Estetik olarak doyurucu ancak anlatım olarak karmakarışık, yorucu bir animasyon var karşımızda. Epey karmaşa ortasında Hindistan’da geçen kısım, nitekim düzgün düşünülmüş ve Örümcek-Adam hınzırlığını layıkıyla yansıtmayı başarıyor. Açıkçası 2024’te vizyona girecek üçüncü sineması “Spider-Man: Beyond the Spider-Verse”ü bekleyenler şimdiden gücünü biriktirsin. Mühleti üzere suratı da artacak bu yeni maceradan yorulanlar için ise klasik “Örümcek-Adam” serileri çölde vaha olarak kalmaya devam ediyor.

The Boogeyman

Kim korkar öcüden!

Sinemanın beğenilen müelliflerinden Stephen King’in bir uyarlaması daha perdede… Muharririn 1973 tarihli kısa kıssasından uyarlanan sinemanın direktörü, sıkı bir kaygı sineması hayranı olan Rob Savage. “The Boogeyman” aslında Disney’in dijital platformu Hulu’da yayınlamak üzere planladığı bir sinema iken test gösterimlerinde seyircinin olumlu reaksiyonunun, daha doğrusu çığlık çığlığa kalmasının sonucunda perdede seyirciyle buluşuyor.

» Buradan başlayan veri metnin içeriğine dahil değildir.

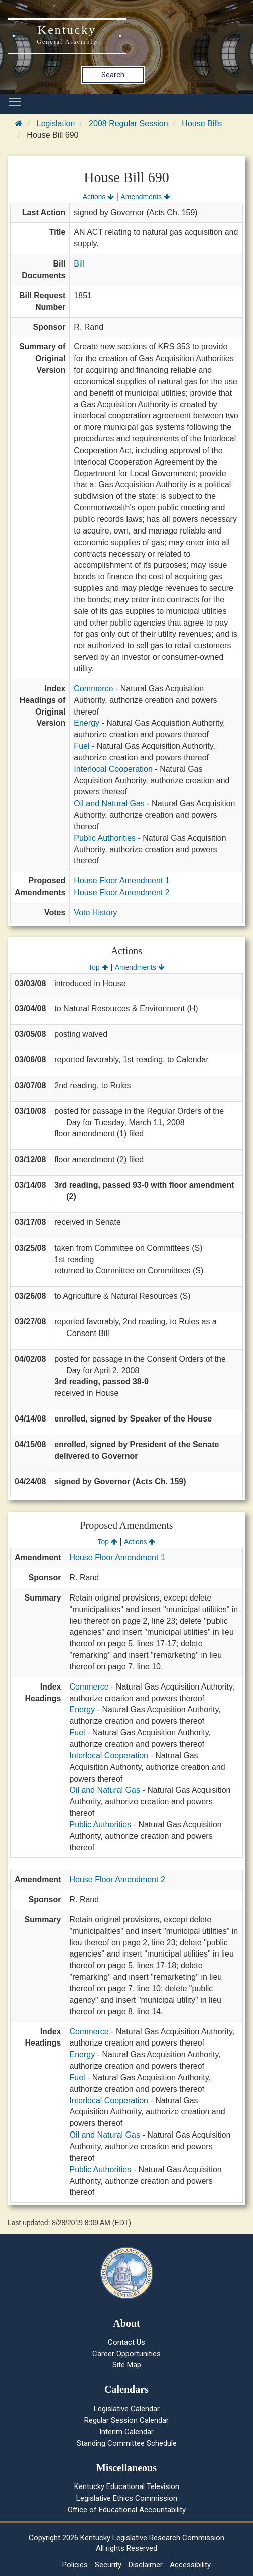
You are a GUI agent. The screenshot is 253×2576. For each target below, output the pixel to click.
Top (98, 967)
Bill (79, 263)
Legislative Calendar (127, 2408)
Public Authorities (105, 838)
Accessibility (190, 2564)
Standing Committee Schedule (127, 2443)
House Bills (202, 123)
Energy (86, 723)
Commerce (93, 688)
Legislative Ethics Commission (126, 2498)
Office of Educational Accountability (127, 2509)
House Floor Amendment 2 (121, 892)
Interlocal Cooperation (113, 769)
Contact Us (126, 2342)
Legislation (56, 123)
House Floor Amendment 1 (121, 880)
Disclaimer (146, 2564)
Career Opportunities (126, 2353)
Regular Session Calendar (126, 2420)
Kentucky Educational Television (126, 2486)
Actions (98, 197)
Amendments (145, 197)
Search (112, 74)
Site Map (126, 2364)
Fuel (81, 746)
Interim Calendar (126, 2431)
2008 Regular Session (128, 123)
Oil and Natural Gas (109, 803)
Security (108, 2564)
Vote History (95, 912)
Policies (75, 2564)
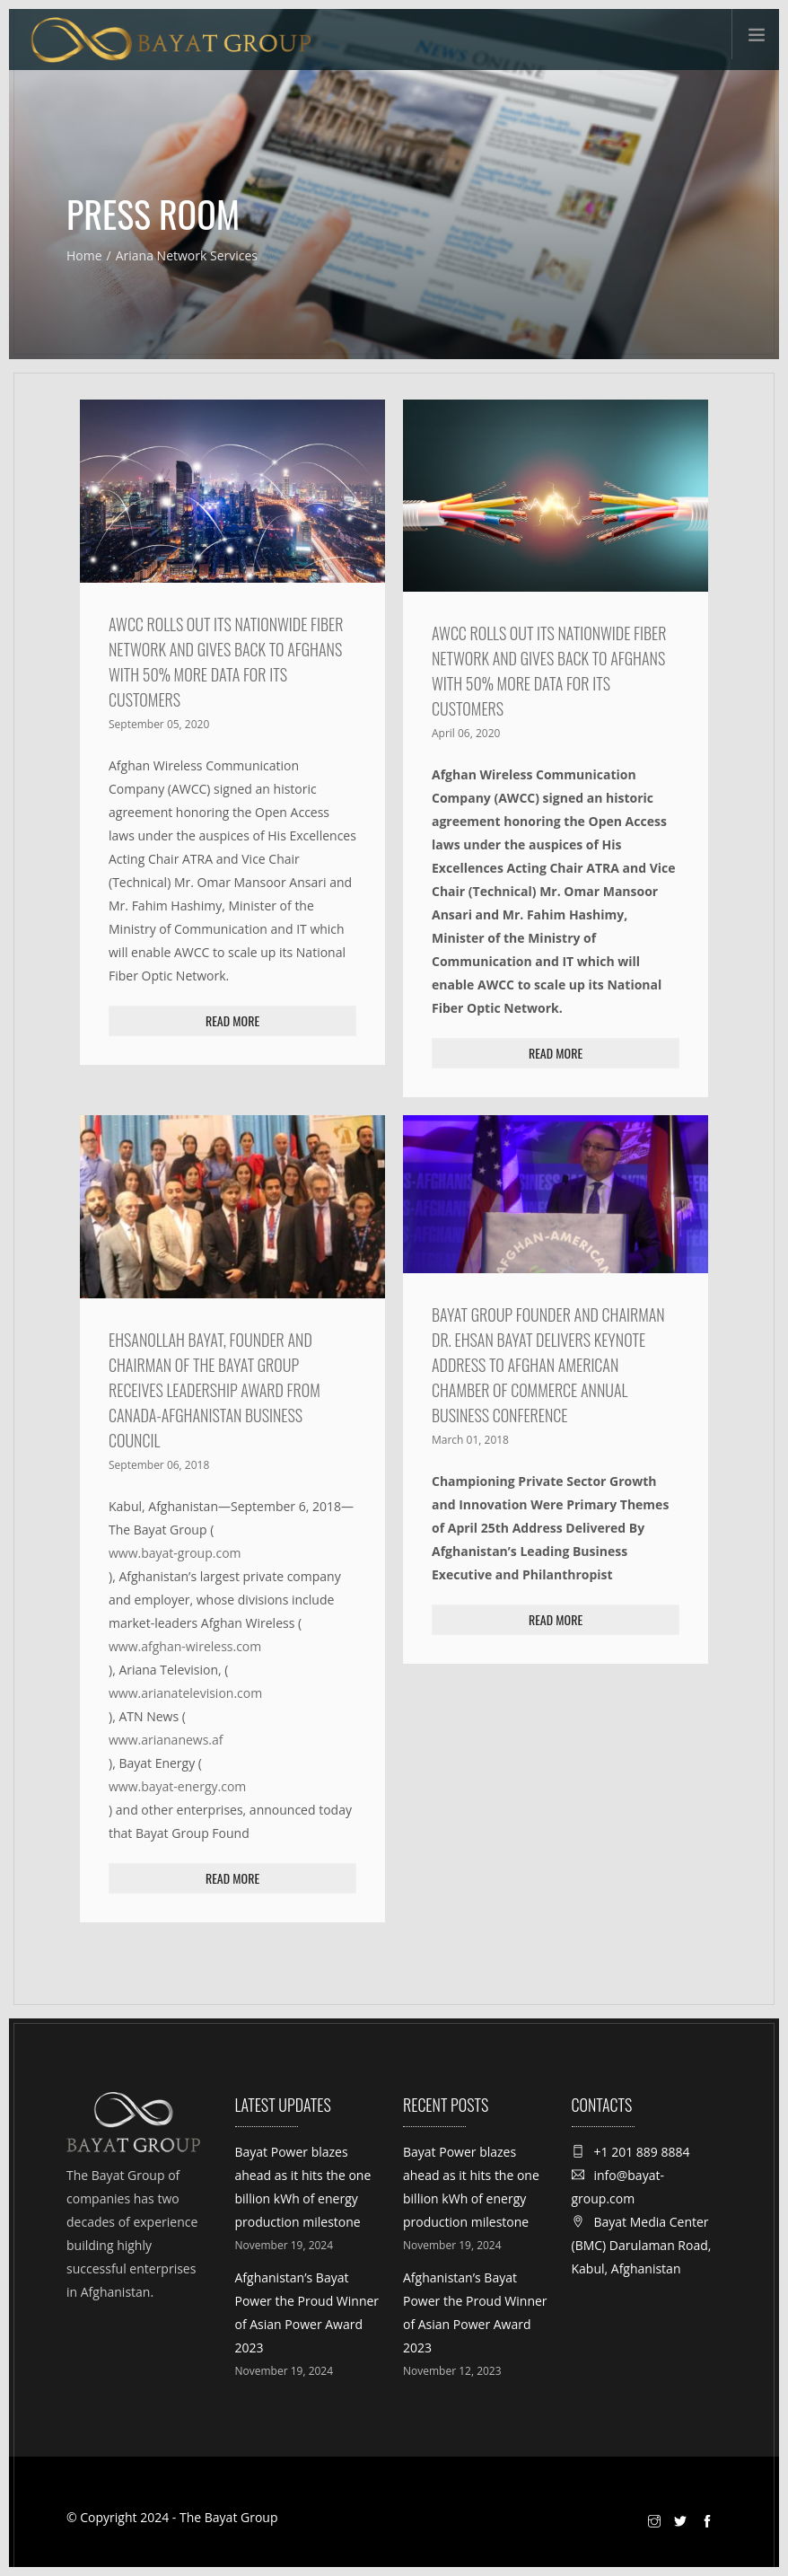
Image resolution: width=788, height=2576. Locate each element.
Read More (232, 1020)
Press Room (153, 214)
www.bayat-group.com (175, 1552)
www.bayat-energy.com (177, 1786)
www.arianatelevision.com (185, 1692)
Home (84, 255)
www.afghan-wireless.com (185, 1646)
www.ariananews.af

Annelerini trafik kazasında kaybeden iki kız kardeşin başlarına musallat olan öcüyle gayretini anlatıyor sinema. Babaları bir terapist lakin ne kendine yararı var ne de kızlarına. Bu açıdan sinema, me too hareketinin temsiline de dönüşüyor kendi tipinde. Genel olarak öyküde büyük bir sav, abartı vs. yok. Hatta her istikametiyle klasik bir doğaüstü dehşet sineması. Fakat dehşet kaynaklarını yerli yerinde kullanarak, çeşidin sevenlerine koltuklarında zıplayacakları bir atmosfer sunmayı başarıyor.